> Task objective:
Reproduce the data below word for word, setting aside any picture it holds.

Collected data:
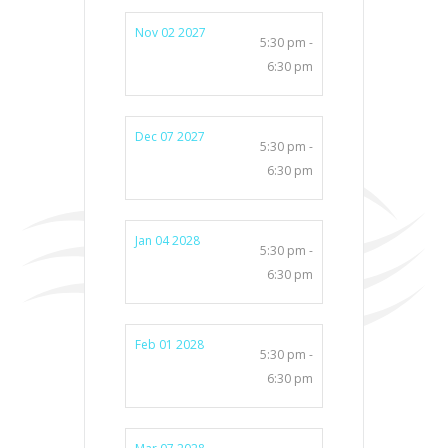
Nov 02 2027
5:30 pm -
6:30 pm
Dec 07 2027
5:30 pm -
6:30 pm
Jan 04 2028
5:30 pm -
6:30 pm
Feb 01 2028
5:30 pm -
6:30 pm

> Worked solution:
Nov 02 2027
5:30 pm -
6:30 pm
Dec 07 2027
5:30 pm -
6:30 pm
Jan 04 2028
5:30 pm -
6:30 pm
Feb 01 2028
5:30 pm -
6:30 pm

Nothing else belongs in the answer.